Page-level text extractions
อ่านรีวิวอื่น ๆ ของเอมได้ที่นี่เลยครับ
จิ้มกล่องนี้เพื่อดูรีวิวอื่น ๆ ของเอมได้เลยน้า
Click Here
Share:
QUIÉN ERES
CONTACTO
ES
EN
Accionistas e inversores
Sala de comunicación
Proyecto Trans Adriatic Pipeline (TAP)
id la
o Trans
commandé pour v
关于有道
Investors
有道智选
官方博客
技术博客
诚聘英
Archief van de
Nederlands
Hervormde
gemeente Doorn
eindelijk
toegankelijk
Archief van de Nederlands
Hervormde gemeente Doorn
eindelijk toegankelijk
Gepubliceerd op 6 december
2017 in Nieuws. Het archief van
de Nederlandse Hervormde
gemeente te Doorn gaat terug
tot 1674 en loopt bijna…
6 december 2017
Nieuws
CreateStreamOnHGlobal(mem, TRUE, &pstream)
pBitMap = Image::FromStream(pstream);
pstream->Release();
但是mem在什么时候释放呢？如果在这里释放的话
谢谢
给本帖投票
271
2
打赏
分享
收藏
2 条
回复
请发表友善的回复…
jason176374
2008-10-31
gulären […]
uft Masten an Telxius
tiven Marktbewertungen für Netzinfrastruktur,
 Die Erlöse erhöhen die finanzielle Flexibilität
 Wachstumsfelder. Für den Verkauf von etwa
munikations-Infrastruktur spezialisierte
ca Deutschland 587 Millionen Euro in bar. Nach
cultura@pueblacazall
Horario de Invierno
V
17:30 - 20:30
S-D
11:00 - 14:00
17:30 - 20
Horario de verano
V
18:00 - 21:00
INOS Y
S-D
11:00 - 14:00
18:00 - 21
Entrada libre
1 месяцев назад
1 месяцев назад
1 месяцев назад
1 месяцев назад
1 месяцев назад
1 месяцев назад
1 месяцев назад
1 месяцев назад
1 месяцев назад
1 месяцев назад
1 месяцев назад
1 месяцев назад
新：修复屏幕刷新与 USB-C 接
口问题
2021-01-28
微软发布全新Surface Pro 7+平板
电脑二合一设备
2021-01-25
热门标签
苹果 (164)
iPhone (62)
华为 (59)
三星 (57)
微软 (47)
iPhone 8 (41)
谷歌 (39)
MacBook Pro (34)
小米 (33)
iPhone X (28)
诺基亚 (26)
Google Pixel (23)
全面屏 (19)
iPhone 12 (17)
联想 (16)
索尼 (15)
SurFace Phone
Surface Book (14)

_Assignment_.
For the entries above, give only the number of lines that contain the word "pstream".

_Exercise solution_.
3